Сейчас, вспоминая эту сцену, Нина улыбнулась, подумала благодарно о Мите: «Он Сандра в обиду не даст».
Где он теперь, где?
Маквала, стараясь отвлечь Нину от мрачных мыслей, говорила утром осуждающе:
— Ну перестань пугать себя, невеста севера!
Нина печально улыбалась. Это ее так назвали в Тифлисе горожане.
Маквала уходила, а Нина — в какой, уж раз! — доставала из своего «ковчега свободы» письма Сандра, перечитывала их.
От Тавриза до Тегерана двадцать станций-мензилей, около семисот верст. И почти с каждой станции Сандр прислал ей большое письмо. Он описывает все, что видит: селение Миана, что «славится коврами и клопами», развалины другого селения — Кыз-Кале, означающее «Девичья крепость». «Здесь я узнал восточную разновидность истории Жанны д'Арк».
Башни Зенгана, деревню Султанис с ее знаменитыми развалинами мечети — из двенадцати минаретов уцелели только три.
«А ты бы посмотрела на жалкие деревни, которые мы проезжаем! Они обнесены стеной, за которую на ночь загоняют стада. Сколько здесь владельцев лишь „одной ноги верблюда“. Жилье — мазанки без окон и дверей. Еще хуже, чем мы видели в тобой у Крушвили.
Ямку, в которой пекут хлеб, они на ночь прикрывают ветошью, всовывают ноги под нее и так спят. Полно больных трахомой.
Я видел умиравших от голода, пытался спасти их и не мог.
Их грабят свои же войска; сыновья шаха, женясь в 12–13 лет, получают „жирные куски“ земель; староста-кетхуда, беки, ханы сдирают налоги и подати для содержания гаремов, для пиров, охот.
Не гнушаются ничем: облагают податями солому и травы, взимают „проездные“ и здесь же продают отнятое самим ограбленным крестьянам; требуют доставлять даже помет и степные колючки. А за свой труд на земле се-ек-бара (помещика) крестьянин получает 2/15 урожая.
Воистину великой терпеливостью обладает персидский труженик!
У меня все время такое ощущение, словно я вижу издали неплохие театральные декорации города, селения. А подъезжая ближе, убеждаюсь в обмане зрения: лишь грязь, запустение, нищета».
А вот его девятое письмо. Александр написал его 24 декабря, в сочельник, и послал из Казвина, откуда ему с величайшим трудом удалось вернуть домой восьмилетнюю девочку-пленницу.

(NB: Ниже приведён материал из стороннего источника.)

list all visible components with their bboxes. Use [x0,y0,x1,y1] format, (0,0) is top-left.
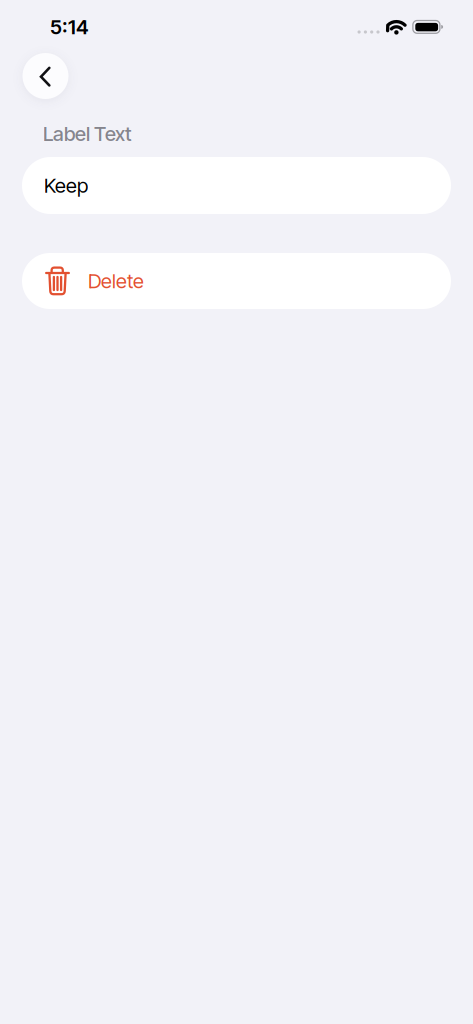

«Душенька, — писал он. — Завтра мы отправляемся в Тейран, до которого отсюда четыре дня езды…»
Нина пыталась представить себе Тейран за Кафланскими горами и не могла, одно только знала — это далекое, чужое, и там ее Сандр будет без нее. Он как-то писал, что в иные дни приходится верхом делать по 80 верст. Наверно, так устает, что и есть не хочется, и падает к ночи в постель замертво.
В Персии установилась на редкость суровая зима. Нина носила шубку — катиби. Даже в Тавризе выпал глубокий снег, на улицах жгли костры, и возле них грелись люди в рубищах, а в домах тоже дрожали от холода, укрывались накидками из верблюжьей шерсти.
«Каково-то ему в легкой одежде? Носит ли теплые носки? Поддевает ли меховую душегрейку?» — тревожно думала Нина о муже, и от подобных мыслей чувство одиночества возрастало, а пребывание здесь становилось еще нестерпимей.
«Бесценный друг мой! — жадно вбирали Нинины глаза знакомый почерк. — Жаль мне тебя, грустно без тебя, как нельзя больше…»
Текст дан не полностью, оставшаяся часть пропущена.